Winter storm paralyzes US South

By Nick Barrickman
13 February 2014

A massive winter storm moving through the Southern and Mid-Atlantic United States on Tuesday and Wednesday has resulted in hundreds of thousands of power outages and dangerous road conditions. Emergency shelters are filled to capacity.

As of Wednesday, 300,000 individual properties throughout the South were without power, as sleet and freezing rain mixed with snow caused tree limbs to fall on power lines.

The storm has resulted in the deaths of at least 6 people, including an ambulance driver and two passengers who skidded off the road under hazardous driving conditions in Carlsbad, Texas. In Dallas, William Tanksley, a fireman, fell to his death from an overpass after an out-of-control vehicle careened into him while at the scene of an accident. Two others were reported dead in Mississippi due to conditions created by the storm.

According to National Weather Service meteorologist Michael Musher, the dimensions of the storm would be “mind-boggling if not historical. A memo released by the agency on Wednesday declared the winter event to be “catastrophic … crippling … paralyzing … choose your adjective.”

As of Wednesday, over 3,300 flights had been canceled around the region, including over 1,000 from Hartsfield-Jackson Airport in Atlanta, Georgia, the nations’ busiest. Amtrak has suspended trains going from New York to the Washington, DC area. Trains traveling from the Northern Virginia DC suburbs to Orlando, Florida were similarly halted.

In all, 22 states from Texas to Maine will be affected by the storm. Mississippi expects to see a total snowfall of 3 inches, while Georgia was expecting 3-5 inches. Regions west and north of these areas, including Appalachia, can expect to see as much as a foot of snow, according to news outlets.

South Carolina is expected to see nearly three-quarters of an inch of ice alone, creating potentially deadly driving conditions in the state. Commenting on the conditions created by the storm, Kurt Van Speybroeck of the National Weather Service told Fox News, “If you get even a tenth of inch of ice on a road, it’s like a skating rink.”

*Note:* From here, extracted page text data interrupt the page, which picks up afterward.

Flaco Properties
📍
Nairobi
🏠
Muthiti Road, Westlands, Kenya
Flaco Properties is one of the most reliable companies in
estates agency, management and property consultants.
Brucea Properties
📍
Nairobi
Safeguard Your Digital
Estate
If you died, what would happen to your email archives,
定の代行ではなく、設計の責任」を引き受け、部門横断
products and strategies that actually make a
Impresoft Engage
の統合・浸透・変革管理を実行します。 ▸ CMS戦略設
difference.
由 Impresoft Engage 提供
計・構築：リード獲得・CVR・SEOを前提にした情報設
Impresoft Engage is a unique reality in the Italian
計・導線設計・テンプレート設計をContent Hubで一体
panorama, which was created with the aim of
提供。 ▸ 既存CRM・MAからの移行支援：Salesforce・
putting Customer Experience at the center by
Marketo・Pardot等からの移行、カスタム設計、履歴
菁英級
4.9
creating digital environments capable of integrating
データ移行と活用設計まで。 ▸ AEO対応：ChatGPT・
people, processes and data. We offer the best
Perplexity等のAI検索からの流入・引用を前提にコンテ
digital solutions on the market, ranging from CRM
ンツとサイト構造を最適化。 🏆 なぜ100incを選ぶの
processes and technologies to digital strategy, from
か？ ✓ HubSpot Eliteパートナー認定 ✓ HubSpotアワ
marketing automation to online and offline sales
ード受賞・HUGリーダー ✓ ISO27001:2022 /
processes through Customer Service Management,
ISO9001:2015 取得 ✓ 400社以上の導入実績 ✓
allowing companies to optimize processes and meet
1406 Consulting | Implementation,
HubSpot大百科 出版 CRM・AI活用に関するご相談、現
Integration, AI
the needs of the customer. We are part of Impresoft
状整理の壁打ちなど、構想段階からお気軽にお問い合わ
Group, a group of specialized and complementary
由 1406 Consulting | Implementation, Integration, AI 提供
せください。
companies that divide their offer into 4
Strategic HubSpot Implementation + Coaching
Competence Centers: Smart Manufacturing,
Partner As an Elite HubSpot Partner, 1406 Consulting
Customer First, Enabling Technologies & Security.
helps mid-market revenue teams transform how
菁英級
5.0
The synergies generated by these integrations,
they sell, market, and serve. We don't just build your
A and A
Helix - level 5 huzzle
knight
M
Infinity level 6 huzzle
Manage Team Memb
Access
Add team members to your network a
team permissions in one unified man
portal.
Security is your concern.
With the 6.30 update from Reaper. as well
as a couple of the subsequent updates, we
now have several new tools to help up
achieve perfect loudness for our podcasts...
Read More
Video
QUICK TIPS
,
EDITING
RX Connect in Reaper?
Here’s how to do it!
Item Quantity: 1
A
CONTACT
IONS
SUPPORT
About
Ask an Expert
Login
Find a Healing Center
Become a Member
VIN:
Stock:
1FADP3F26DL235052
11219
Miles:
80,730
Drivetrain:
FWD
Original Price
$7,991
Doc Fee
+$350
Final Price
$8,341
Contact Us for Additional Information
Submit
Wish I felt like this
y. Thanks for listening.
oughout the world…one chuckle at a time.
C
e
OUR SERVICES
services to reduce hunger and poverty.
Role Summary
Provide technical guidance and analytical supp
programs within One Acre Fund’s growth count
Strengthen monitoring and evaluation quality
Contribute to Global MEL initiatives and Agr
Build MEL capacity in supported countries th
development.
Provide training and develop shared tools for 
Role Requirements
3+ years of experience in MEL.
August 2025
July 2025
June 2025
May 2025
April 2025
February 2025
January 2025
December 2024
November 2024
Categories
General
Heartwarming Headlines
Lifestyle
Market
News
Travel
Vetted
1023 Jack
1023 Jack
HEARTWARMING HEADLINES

The Red Cross, which organizes emergency responses to such incidents, has been forced to suspend over 1,000 blood drives across the Southern US due to the storm.

Hardest hit has been the state of Georgia, hit two weeks ago by a massive storm system that paralyzed the city of Atlanta and its suburbs, leaving commuters stranded for days on icy roads. (See, “Winter storm paralyzes Atlanta, Georgia, stranding thousands”)

As a result of this storm, more than 100,000 homes and businesses in Georgia have been left without power. Partially as a response to the public backlash garnered by authorities’ subdued response to the previous storm, President Barack Obama has declared a state of emergency in the state. Governor Nathan Deal has declared a state of emergency in 91 of the state’s 159 counties.

As weather patterns increasingly reflect the harsh realities of climate change, the ability of emergency services to deal with catastrophes has been limited by the capitalist profit system and claims that there is “no money” for essential infrastructure.

A study conducted in North Carolina by state utility regulators in 2002, after a storm knocked out the power for over 2 million residents, declared that the costs of burying the three largest power companies’ electrical wires was “prohibitively expensive.”

The report stated that such actions “would cost approximately $41 billion, nearly six times the net book value of the utilities’ current distribution assets, and would require approximately 25 years to complete.”